Not long after closing on the property in 2008, he built a 2,200-square-foot brewery, and on top of that, 1,500 square feet of living space. That's right, he and wife, Pamela Dixon, actually live above the brewery, which gives special meaning to the term "brew house." On brew days, as the house fills with the aroma of wort, "it smells like victory," says Anderson.
Before they could move in, they needed to obtain a federal exemption from the Alcohol and Tobacco Tax and Trade Bureau (TTB), which oversees regulations (dating from the 1950s) that prohibit a commercial brewery being located in a home or houseboat. The houseboat wasn't the issue for Anderson; however he did have to install specific walls and doors that clearly separate his living space from the brew house. He says the only other brewery that he knows that has such an exemption is the New Belgium Brewery of Fort Collins, Colo., which makes the well-known Fat Tire.
By February 2009, Anderson had installed a 120-foot tower with a 20-kilowatt wind generator to supply electricity to the house and brewery, and any excess power to Xcel Energy. This past February, despite the cold winter in Wilson, the total electric bill for the brewery and home was just 81 cents. At that rate, Anderson expects the windmill to pay for itself in about 10 years.
BrewFarm's Matacabras and Select are the only commercial brews that Anderson has released so far. Both just appeared in Madison, and local stores have had a tough time keeping it on the shelves.
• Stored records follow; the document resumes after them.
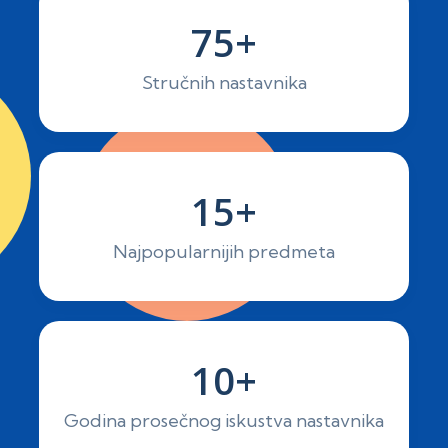
75+
Stručnih nastavnika
15+
Najpopularnijih predmeta
10+
Godina prosečnog iskustva nastavnika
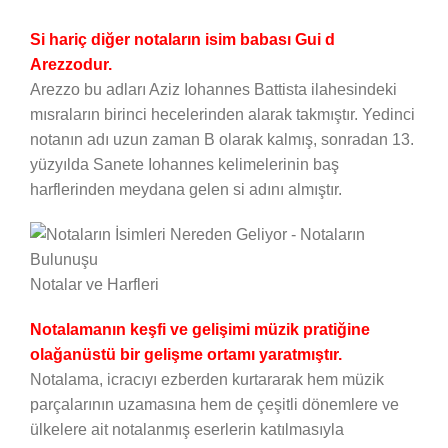
Si hariç diğer notaların isim babası Gui d
Arezzodur.
Arezzo bu adları Aziz Iohannes Battista ilahesindeki
mısraların birinci hecelerinden alarak takmıştır. Yedinci
notanın adı uzun zaman B olarak kalmış, sonradan 13.
yüzyılda Sanete Iohannes kelimelerinin baş
harflerinden meydana gelen si adını almıştır.
Notalar ve Harfleri
Notalamanın keşfi ve gelişimi müzik pratiğine
olağanüstü bir gelişme ortamı yaratmıştır.
Notalama, icracıyı ezberden kurtararak hem müzik
parçalarının uzamasına hem de çeşitli dönemlere ve
ülkelere ait notalanmış eserlerin katılmasıyla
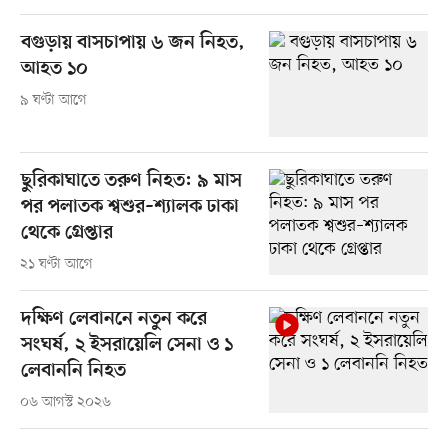
বগুড়ায় বাসচাপায় ৬ জন নিহত,
আহত ১০
৯ ঘণ্টা আগে
ছুরিকাঘাতে তরুণ নিহত: ৯ মাস
পর পলাতক শ্বশুর–শ্যালক ঢাকা
থেকে গ্রেপ্তার
২১ ঘণ্টা আগে
দক্ষিণ লেবাননে নতুন করে
সংঘর্ষ, ২ ইসরায়েলি সেনা ও ১
লেবাননি নিহত
০৬ আগস্ট ২০২৬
Matacabras is a beer that doesn't fit neatly within the common beer styles, and is best described as a strong ale, due to its 8% ABV. It's made with a strain of Belgian Trappist yeast, rye malt and brown sugar, along with Millennium, Perle and Amarillo hops. All of that combines for distinctive body and spiciness.
Matacabras reflects Anderson's overall approach to brewing. He likes to start with a strain of yeast and then create the environment with different malts so the yeast can actually craft the beer.
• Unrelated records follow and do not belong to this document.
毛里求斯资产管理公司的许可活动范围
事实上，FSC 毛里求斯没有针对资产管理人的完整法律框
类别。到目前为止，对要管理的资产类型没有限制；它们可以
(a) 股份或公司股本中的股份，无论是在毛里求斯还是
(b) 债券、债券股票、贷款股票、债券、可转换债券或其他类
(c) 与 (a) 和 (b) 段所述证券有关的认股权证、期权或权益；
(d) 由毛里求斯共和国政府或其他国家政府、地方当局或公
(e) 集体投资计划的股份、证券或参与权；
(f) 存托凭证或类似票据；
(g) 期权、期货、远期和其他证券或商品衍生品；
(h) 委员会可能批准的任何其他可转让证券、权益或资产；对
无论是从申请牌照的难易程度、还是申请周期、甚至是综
Anderson's BrewFarm Select is a golden lager packaged in 12-packs of aluminum cans. Select has a bright golden color, malty body and crisp, light, bitter dryness from Perle and Cluster hops. It offers a hint of warmth from its 5% ABV. "BrewFarm Select may look like an industrial big-brewery lager," Anderson jokes, "but it's a beer that consistently exceeds expectations."
A seven-barrel brewing system allows Anderson to develop recipes before scaling up to full commercial production. Matacabras is bottled by Sand Creek Brewing of Black River Falls and it sells for about $9-$11 a six-pack. Cans of BrewFarm Select are packaged in 12-packs by the Stevens Point Brewery, and they sell for around $13-$14. Such contracting allows Anderson to ramp up production and maintain consistent presence on shelves in Madison, which he describes as "a very good market for specialty beer."
Eventually Anderson plans to produce draught beer and 750 ml bottles of seasonal brews at the BrewFarm.
What else is blowing in the wind for Anderson? The lineup of what he calls his wind series of brews includes a Weizen Doppelbock called Kotura, which is a term for Lord of the Wind. He is also working on a sweet stout called Mocha Diablo, which is made with additions of three different hot peppers. A diablo wind is a hot, dry offshore California wind from the northwest. And Harukaze, which in Japanese means spring wind, is based on the ancient beer style called gruit that, instead of hops, has spices like white pepper, ginger, cardamom, rose hips, and heather tips.
Anderson has the type of brewery license for his BrewFarm that allows for a tasting room. When he's not attending brew festivals, he's open on weekends for visitors and tours. If you travel there, call ahead for hours: 612-432-8130; 2470 Wilson St., Wilson. Dave's BrewFarm is one brewery to watch -- and one that shouldn't be blown off!